The expected advantages of the reorientation include:
uexpanded unloading zones for buses as well as passenger cars.
ueliminating access from Yosemite Avenue for students and parents.
uimproving the safety of students who walk to school.
uenhanced school security since all traffic will be funneled past the new office adjacent to the multi-purpose room and the expanded drop-off zone.
Burke noted that work to allow use of a segment of the new drop-off zone that will ultimately be extended farther south along Powers Avenue as the multi-purpose room is completed was finished the day before students returned to school.
“We have always made it clear this was not just a summer project that bond-related work would need to continue through the school year,” Burke said.
Anderson pointed out that parents understand the situation. Lincoln School, which typically has 80 percent of its students walking to school on any given day, had an even higher number walking the first week as parents heeded the school’s request to do so if possible to reduce congestion issues centering on construction.

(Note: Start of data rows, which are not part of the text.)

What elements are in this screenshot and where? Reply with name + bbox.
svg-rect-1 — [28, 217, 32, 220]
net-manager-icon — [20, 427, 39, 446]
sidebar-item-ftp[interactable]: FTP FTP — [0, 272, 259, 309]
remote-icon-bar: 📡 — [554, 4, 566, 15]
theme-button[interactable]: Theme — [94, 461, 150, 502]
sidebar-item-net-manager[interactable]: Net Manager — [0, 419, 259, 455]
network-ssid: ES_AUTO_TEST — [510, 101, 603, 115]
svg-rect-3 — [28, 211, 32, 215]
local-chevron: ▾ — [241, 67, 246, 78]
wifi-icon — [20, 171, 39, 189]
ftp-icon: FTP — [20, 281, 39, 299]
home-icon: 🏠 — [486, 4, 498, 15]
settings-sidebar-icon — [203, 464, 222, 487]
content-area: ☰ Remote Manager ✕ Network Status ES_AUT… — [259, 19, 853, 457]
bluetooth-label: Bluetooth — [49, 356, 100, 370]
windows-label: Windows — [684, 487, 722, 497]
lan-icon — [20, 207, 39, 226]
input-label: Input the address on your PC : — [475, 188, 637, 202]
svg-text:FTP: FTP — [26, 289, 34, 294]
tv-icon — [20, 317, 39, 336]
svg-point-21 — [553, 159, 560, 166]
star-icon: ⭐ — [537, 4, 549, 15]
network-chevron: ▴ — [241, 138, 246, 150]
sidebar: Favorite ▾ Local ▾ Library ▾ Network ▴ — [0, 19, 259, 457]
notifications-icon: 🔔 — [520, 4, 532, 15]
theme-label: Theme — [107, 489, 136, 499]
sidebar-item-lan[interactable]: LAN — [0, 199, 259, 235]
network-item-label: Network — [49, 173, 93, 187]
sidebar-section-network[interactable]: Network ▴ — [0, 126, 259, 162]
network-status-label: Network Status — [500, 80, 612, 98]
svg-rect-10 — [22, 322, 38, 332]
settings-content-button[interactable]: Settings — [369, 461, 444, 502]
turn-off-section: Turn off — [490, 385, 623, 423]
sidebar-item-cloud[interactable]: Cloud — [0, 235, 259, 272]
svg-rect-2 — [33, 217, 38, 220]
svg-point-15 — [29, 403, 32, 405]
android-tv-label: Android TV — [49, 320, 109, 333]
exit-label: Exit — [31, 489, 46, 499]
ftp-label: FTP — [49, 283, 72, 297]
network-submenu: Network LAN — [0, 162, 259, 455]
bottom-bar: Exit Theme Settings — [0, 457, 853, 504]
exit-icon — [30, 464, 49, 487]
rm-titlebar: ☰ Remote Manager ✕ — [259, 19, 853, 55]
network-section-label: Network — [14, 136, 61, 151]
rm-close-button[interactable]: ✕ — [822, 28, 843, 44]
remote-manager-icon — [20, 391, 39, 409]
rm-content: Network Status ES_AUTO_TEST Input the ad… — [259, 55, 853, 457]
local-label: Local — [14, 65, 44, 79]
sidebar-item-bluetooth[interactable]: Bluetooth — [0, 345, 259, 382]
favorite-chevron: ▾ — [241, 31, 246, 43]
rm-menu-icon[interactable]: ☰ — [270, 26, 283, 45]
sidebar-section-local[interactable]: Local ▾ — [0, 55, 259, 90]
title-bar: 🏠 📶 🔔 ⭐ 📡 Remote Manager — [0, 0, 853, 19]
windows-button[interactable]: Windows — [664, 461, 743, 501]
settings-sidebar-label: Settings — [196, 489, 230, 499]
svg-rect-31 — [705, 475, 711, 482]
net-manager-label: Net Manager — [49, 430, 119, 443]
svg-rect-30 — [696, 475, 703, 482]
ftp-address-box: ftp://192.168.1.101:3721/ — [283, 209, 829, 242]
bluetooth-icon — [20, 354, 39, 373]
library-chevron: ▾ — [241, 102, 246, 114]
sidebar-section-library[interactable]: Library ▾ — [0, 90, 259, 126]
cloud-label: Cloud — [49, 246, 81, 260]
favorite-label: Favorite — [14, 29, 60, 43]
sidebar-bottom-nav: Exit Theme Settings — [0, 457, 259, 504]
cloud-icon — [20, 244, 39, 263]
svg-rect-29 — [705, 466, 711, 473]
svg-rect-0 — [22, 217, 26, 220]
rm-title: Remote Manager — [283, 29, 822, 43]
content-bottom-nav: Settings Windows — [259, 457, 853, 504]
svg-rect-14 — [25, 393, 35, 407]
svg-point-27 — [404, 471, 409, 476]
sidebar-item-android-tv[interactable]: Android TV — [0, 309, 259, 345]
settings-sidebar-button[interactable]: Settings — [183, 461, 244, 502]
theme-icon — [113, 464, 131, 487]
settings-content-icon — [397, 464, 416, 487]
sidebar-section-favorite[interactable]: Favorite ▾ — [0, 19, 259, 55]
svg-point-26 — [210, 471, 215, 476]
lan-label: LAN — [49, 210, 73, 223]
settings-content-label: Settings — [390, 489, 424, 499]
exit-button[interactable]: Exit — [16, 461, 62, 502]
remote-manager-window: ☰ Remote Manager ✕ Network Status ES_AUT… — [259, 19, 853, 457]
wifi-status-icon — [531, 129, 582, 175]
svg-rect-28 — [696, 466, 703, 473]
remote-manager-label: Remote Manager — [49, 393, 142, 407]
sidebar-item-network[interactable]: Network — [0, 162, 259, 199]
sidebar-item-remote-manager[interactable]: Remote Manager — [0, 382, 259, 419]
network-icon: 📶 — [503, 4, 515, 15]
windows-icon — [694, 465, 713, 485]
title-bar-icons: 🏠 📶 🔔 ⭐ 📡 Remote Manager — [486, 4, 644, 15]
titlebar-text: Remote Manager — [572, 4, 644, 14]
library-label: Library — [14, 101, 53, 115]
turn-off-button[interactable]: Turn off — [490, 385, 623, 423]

The new campus design will make the placement of new security cameras even more effective to further enhance student safety.
Stepped up planning
nears for next wave
of Measure G projects
And while Measure G did not include building classrooms that weren’t replacing portables, the district used every opportunity to repurpose space. At mist campuses having modernization work done it will include using computer labs for other purposes or else redoing space for conventional classrooms from areas such as at Golden West School that were once used for programs such as home economics and woodshop.
Burke said at Lincoln School the district saw the opportunity to use a room that originally housed a boiler and then a more modern heating and air conditioning mechanical system to be converted into a classroom by taking advantage of changing technology that allowed new units to be placed on the roof.
Several teachers Monday marveled at how the air conditioning system now works at Lincoln School.
Burke said heat and air systems are being replaced at campuses where such work is needed.
The Lincoln upgrade includes state-of-the-art thermostats that can be remotely controlled and programmed to maximize energy efficiency.
The five schools selected for the first wave of Measure G bond work costing $56.4 million were among the district’s oldest campuses that had the most rousing health and safety concerns. Besides Lincoln the other elementary campuses where work is now underway are Sequoia, Shasta, Golden West and Sequoia.
District staff is expected to recommend to the school board in the coming months to authorize work to start in earnest on plans for the next wave of projects that will include work at Neil Hafley, French Camp, and George McParland.
District Superintendent Jason Messer noted efforts are being made tot avoid having more than five campuses “torn up” at a time.